Slack Investor is currently enjoying the decisions associated with trading individual companies … even though a bit of effort goes into researching the companies – and they require more monitoring (work!). I am rational enough to know that there will be a time where this extra work will lose its appeal … and then I will revert back to index investing … “dumb” perhaps … but hopefully still profitable.

What’s that smell? Is this Spring? … It’s Dividend Season!

spring-beautiful-woman-764078__180There is that smell in the air … Is it love? Winter is breaking … New growth erupting on the stems… and Ah Yes, It is Dividend Season – the Prince of Seasons! That time of the year when the companies that you have invested in reward you for your efforts and present you with a fraction of the results of their toil.

There is no finer season – it occurs twice a year! Each company has worked hard during the financial year trying to increase sales and profits … they have crunched the numbers and made reports and hopefully held their numbers close to their chests ready for a festive occasion where the managers and shareholders gather. There is a triumphant report to the shareholders and final dividends are calculated from a share of the profits and a date is set where the patient shareholders receive a cash gift into their accounts as a reward for supporting the company through this last financial year. Hopefully there is growth in sales and dividend, and prospects for the coming few years are good …

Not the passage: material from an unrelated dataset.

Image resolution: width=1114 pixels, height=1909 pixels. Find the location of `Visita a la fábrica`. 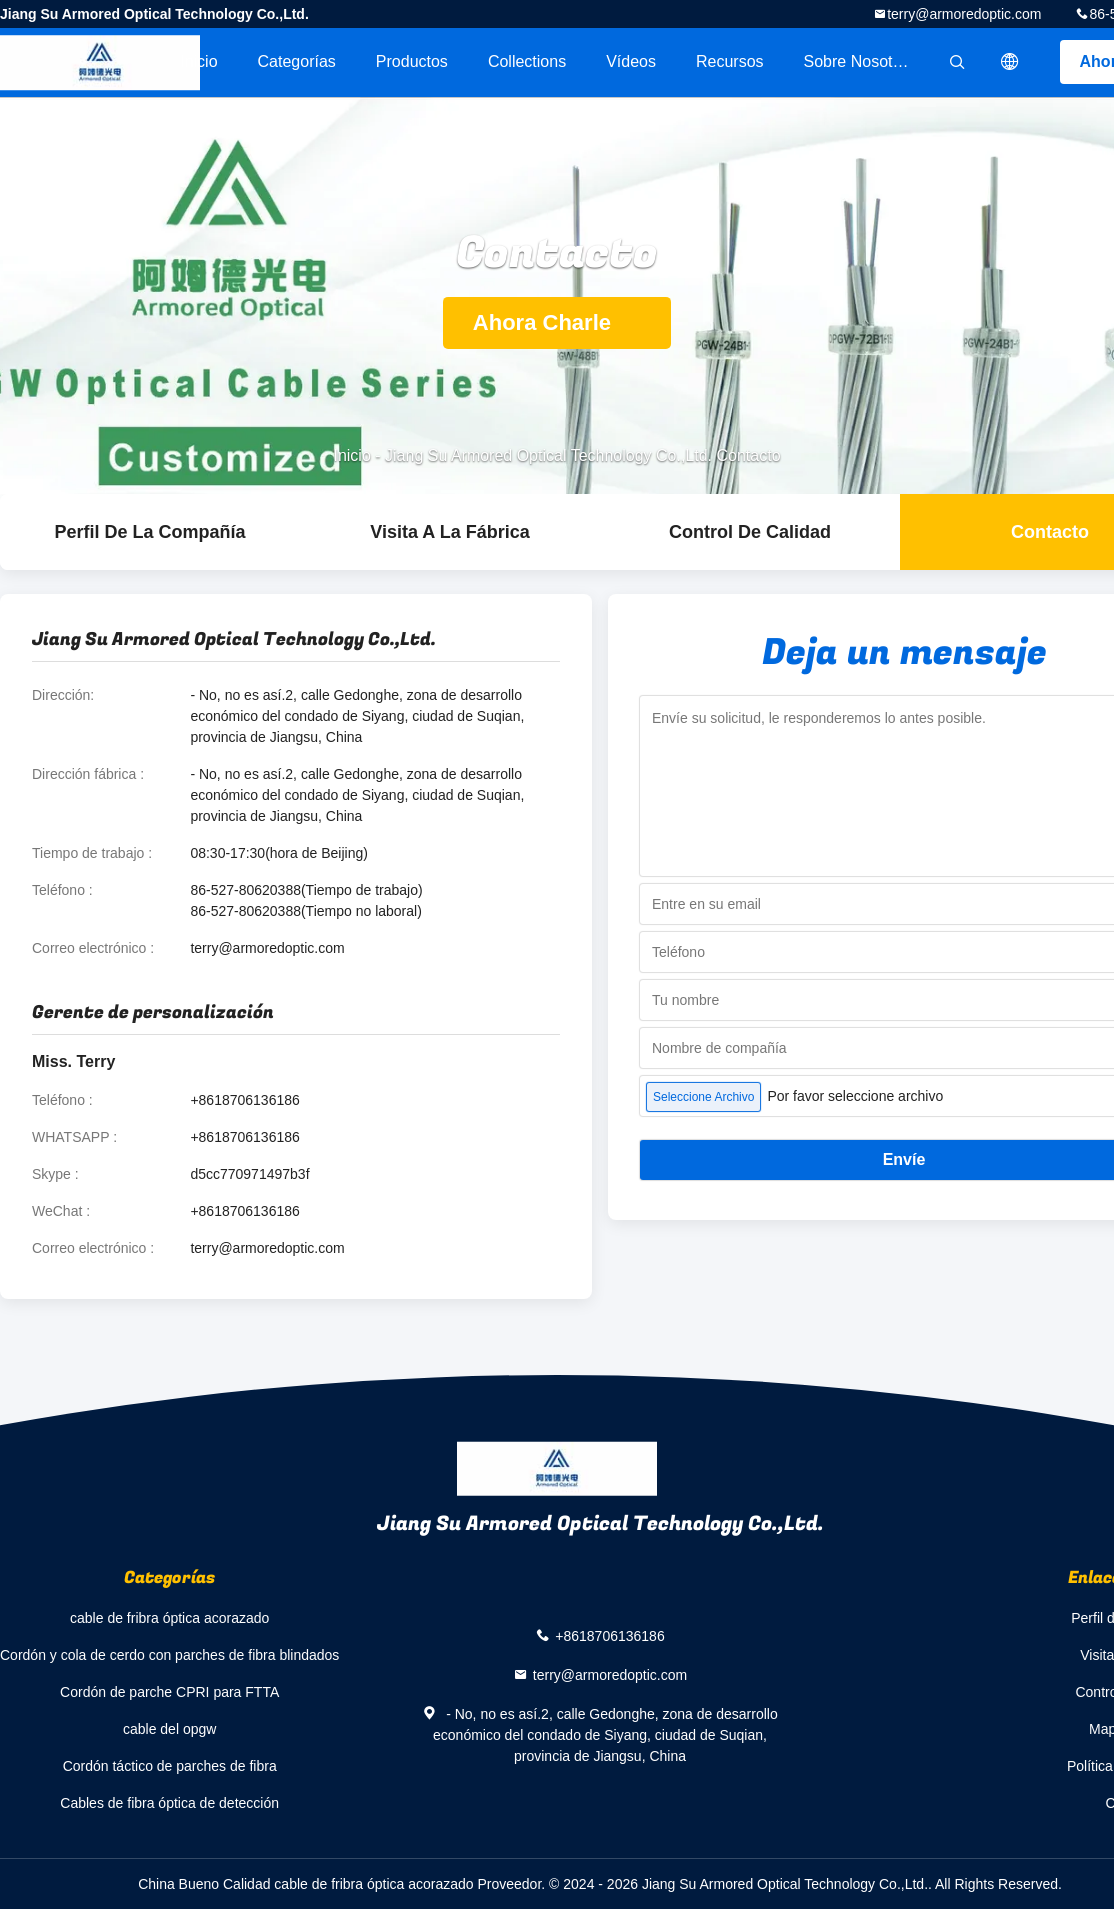

Visita a la fábrica is located at coordinates (449, 532).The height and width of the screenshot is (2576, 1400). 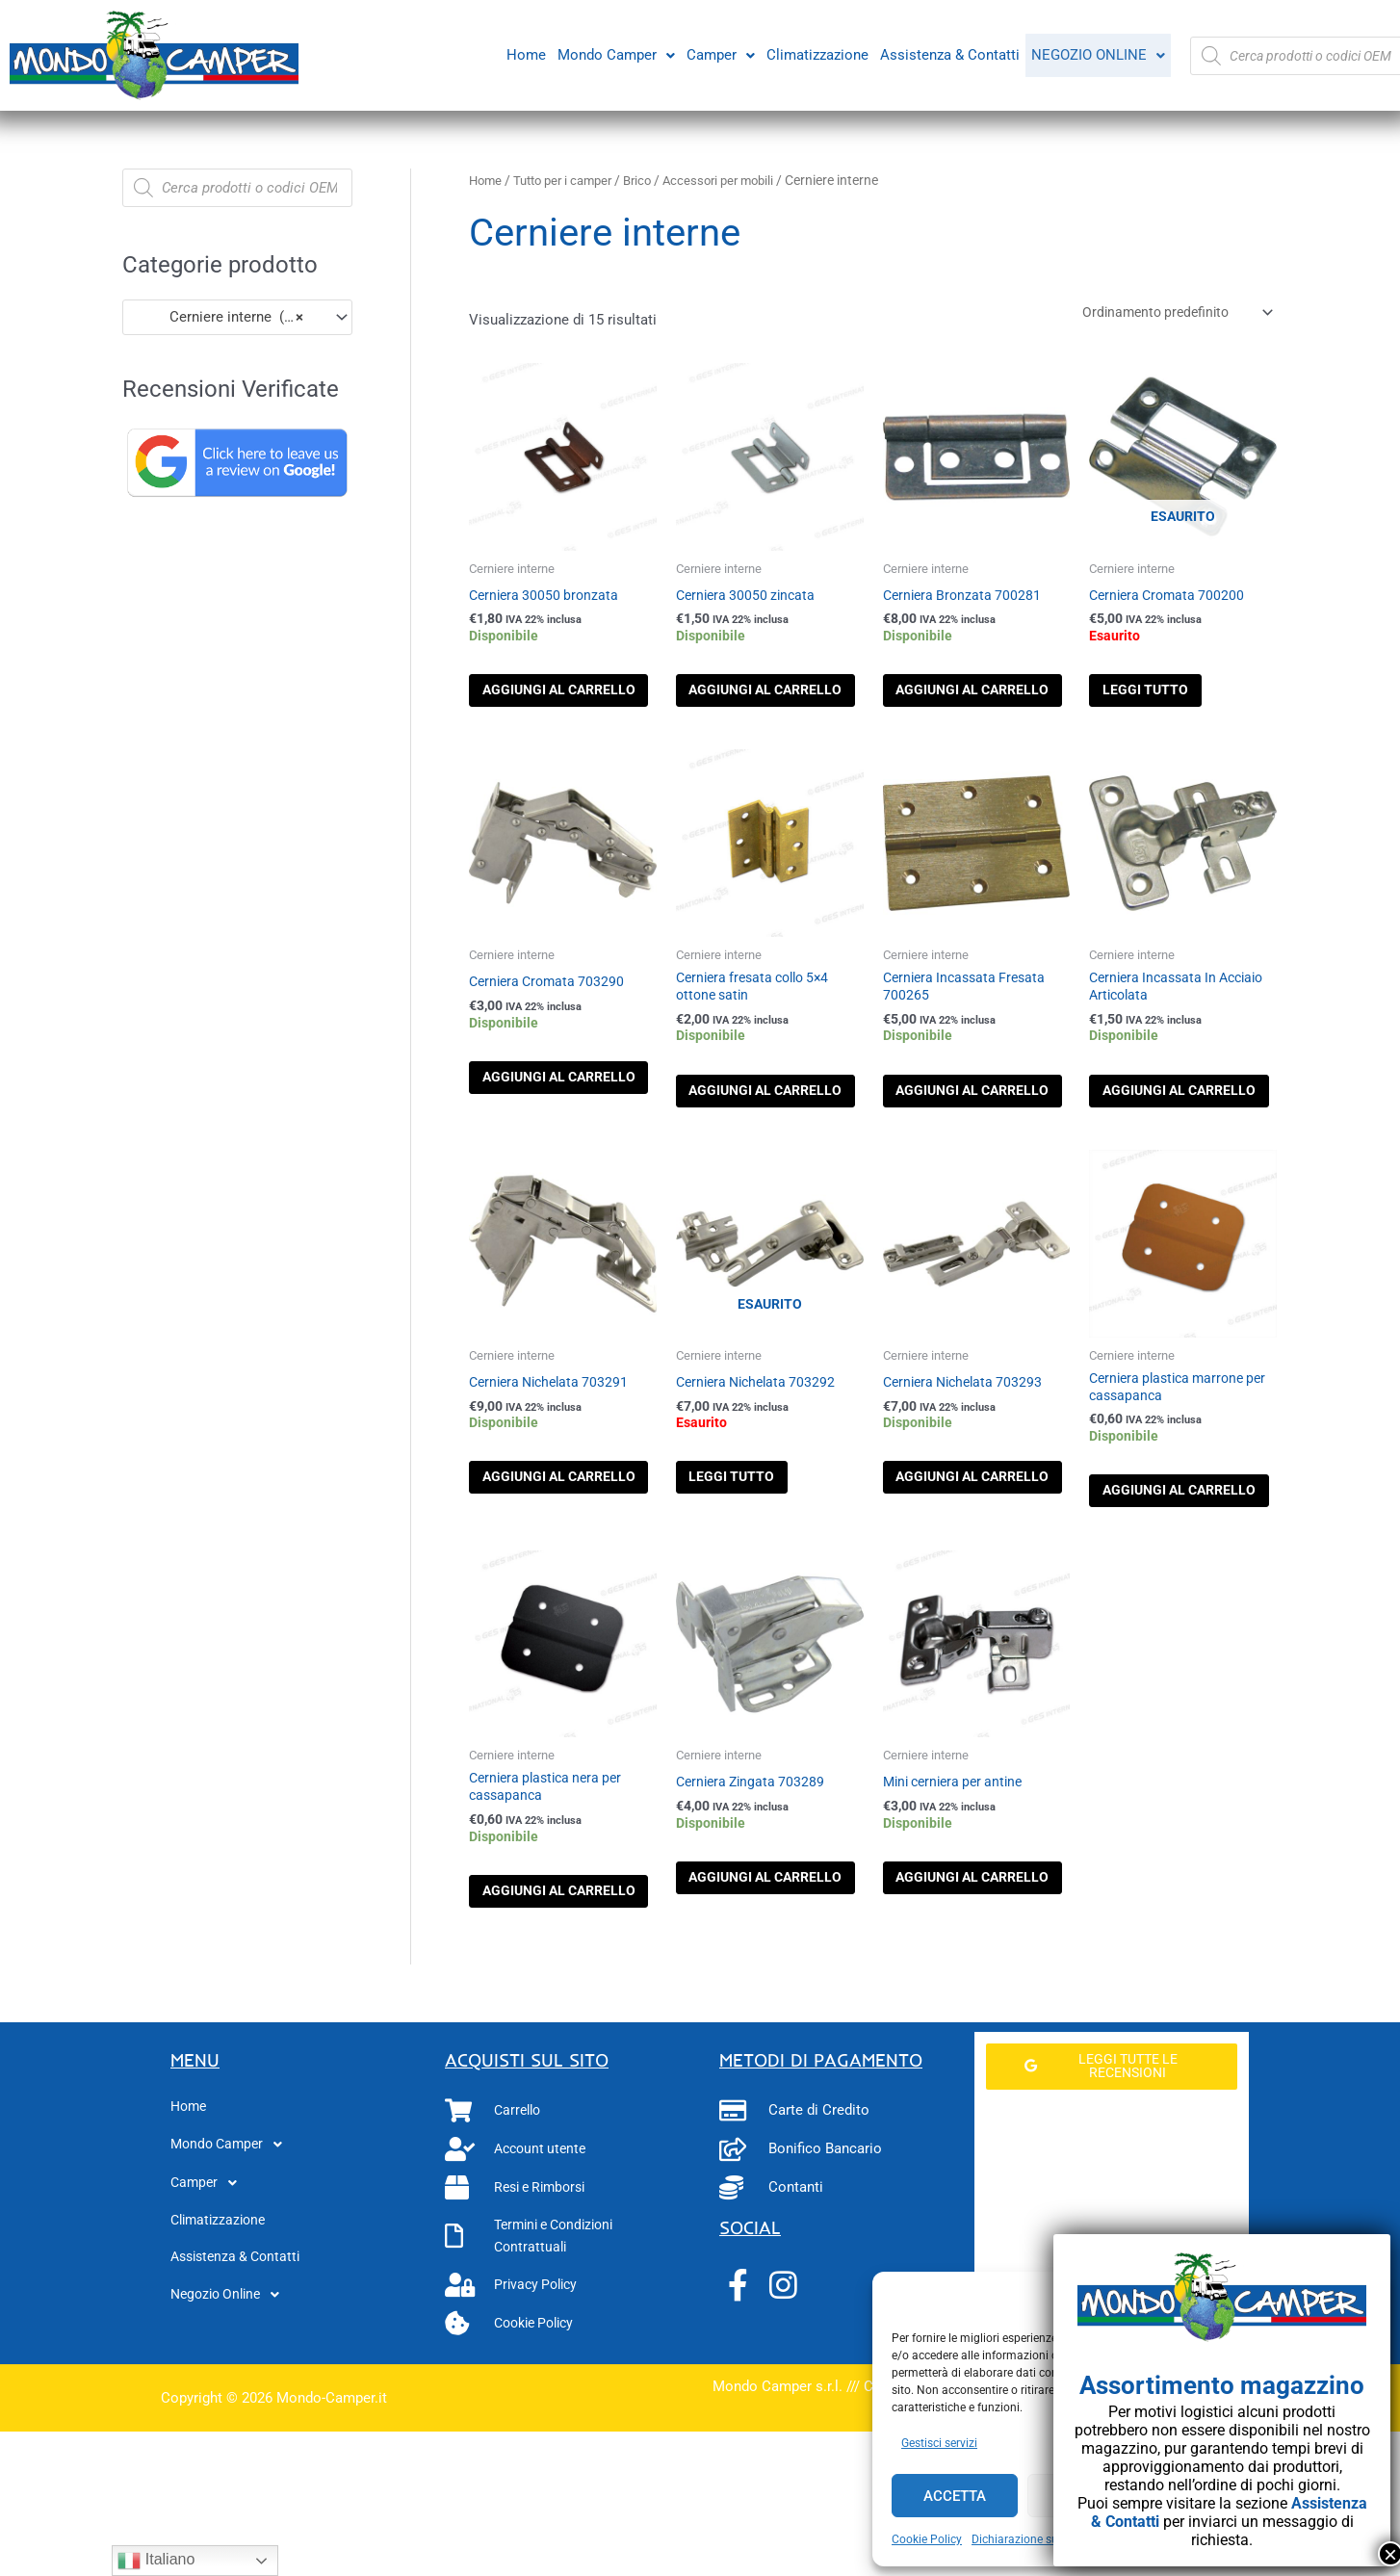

Well, this is how its supposed to happen … and if you have done a bit of homework and assessed the company and industry … and management … and competitors  … and economic environment … and heaps of other stuff … OR, you may have just been lucky! … Its how it often happens.

Because Slack Investor is not the most fastidious of researchers (He would much prefer others did the hard work for him!). Sometimes his luck doesn’t run and reporting season brings some bad news and there is a drastic price slide as other investors bale out.

Investors seem very sensitive in dividend season and tend to react strongly when there is a perception of bad things in the air. Particularly stocks that have a lot of good news forward-priced into them (high PE). Triggers such as as when analyst expectations are not met … or profit guidance is revised down … or a product disaster … can reduce share prices by 20 -30% in a matter of hours.

Slack Investor is not watching his stocks hour by hour and has suffered from a few of these corrections. But the beauty of his slack approach is that no decisions need be done on the day … absorb the bad news overnight and ask yourself the question

Given this bad news … Would I still buy the stock at its new price?

If the answer is no, sell at the next opportunity. If the answer is yes, keep an eye on the stock for the next few days …  One of two things will happen

  1. The drastic stock price retreat was an over-reaction and value buyers start pouring in and the price returns to its former glory… your slackness has been rewarded.
  2. The bad news filters through to the general community and analyst and brokers change their recommendations to their clients, people continue to sell and the price slides further.

Unfortunately, the second scenario is more common and even though you may think the stock is more of a bargain now … through experience, Slack Investor has known other bad news to follow bad news and it is prudent to sell the stock (perhaps at a loss) – you can’t hold back the tide! If it is a stock that you like … you can always buy it back when sentiment improves.